Introduction: First-line trials have shown that the EGFR-targeted monoclonal antibody Pmab can improve survival in patients (pts) with RAS wild-type (WT) mCRC. Baseline disease characteristics and response outcomes are described for a subset of pts with very extended overall survival (OS). Methods: Analyses (retrospective) included pts with RAS WT mCRC (i.e. tumours containing no mutations in KRAS or NRAS exons 2 [codons 12/13], 3 [codons 59/61] and 4 [codons 117/146]) from the phase 3 PRIME study (NCT00364013; Pmab+FOLFOX4 vs FOLFOX4) and phase 2 PEAK study (NCT00819780; mFOLFOX6+Pmab or bevacizumab). Baseline disease characteristics and response outcomes (early tumour shrinkage [ETS]; depth of response [DpR]) were summarised for longand short-term survivors. Definitions: ETS - reduction of ≥30% in the sum of the longest diameters of measurable target lesions at 8 weeks; DpR - max. % change from baseline to nadir in pts who had tumour shrinkage, or % change at progression in pts with no shrinkage (if there was no progression, DpR could not be defined); long-term survivors - the 25% of pts with the longest OS. In a second pooled analysis, long-term survival was defined as ≥45 months.
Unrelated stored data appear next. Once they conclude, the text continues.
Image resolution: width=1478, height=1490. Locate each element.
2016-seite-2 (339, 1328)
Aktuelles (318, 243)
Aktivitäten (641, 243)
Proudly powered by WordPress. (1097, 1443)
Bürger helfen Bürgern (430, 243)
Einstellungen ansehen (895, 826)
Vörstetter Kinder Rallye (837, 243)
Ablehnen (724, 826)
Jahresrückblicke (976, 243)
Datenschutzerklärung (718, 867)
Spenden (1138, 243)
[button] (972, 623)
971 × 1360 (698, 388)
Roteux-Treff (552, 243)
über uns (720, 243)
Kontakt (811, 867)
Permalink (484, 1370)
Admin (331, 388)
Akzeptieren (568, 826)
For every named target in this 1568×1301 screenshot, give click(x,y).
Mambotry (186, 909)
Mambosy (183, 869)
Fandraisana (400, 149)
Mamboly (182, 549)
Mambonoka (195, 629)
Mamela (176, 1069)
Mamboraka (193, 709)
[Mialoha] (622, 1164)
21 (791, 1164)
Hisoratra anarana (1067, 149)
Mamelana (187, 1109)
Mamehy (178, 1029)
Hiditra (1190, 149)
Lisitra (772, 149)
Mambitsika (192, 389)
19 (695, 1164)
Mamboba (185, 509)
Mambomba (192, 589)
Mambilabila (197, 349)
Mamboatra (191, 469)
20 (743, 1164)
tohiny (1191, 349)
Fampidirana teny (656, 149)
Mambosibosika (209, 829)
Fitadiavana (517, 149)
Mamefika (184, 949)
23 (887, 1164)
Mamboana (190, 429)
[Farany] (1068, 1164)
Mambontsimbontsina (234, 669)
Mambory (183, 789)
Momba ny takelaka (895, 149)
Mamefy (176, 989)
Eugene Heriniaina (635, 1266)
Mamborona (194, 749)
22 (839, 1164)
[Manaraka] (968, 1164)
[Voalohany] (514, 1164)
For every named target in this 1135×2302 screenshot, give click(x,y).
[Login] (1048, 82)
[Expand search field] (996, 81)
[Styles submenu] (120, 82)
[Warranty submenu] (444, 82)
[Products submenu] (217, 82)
Results: For 664 pts analysed, median survival was 39.5 months (PRIME: 120/475 pts) and 45.9 months (PEAK: 34/137 pts) using the 25% cut-off. Long-term survivors were more likely than short-term survivors to be randomised to Pmab (PRIME: 61% vs 46%; PEAK: 62% vs 47%), have an Eastern Cooperative Oncology Group performance status of 0 (PRIME: 74% vs 50%; PEAK: 76% vs 56%), have BRAF WT, left-sided primary tumours, to have received study treatment for ≥9 months, have undergone resection, and to have experienced ETS (Table); median DpR was also higher. Overall, 124/664 pts (19%) survived ≥45 months; baseline characteristics and response outcomes were similar to those in the 25% analysis (data not shown). (Table presented) Conclusions: Long-term survivors were more likely to have received Pmab, have baseline characteristics associated with favourable prognosis, and have better response outcomes (ETS, resection, DpR). They may reflect a cohort of pts with tumour biology that has greater sensitivity to Pmab.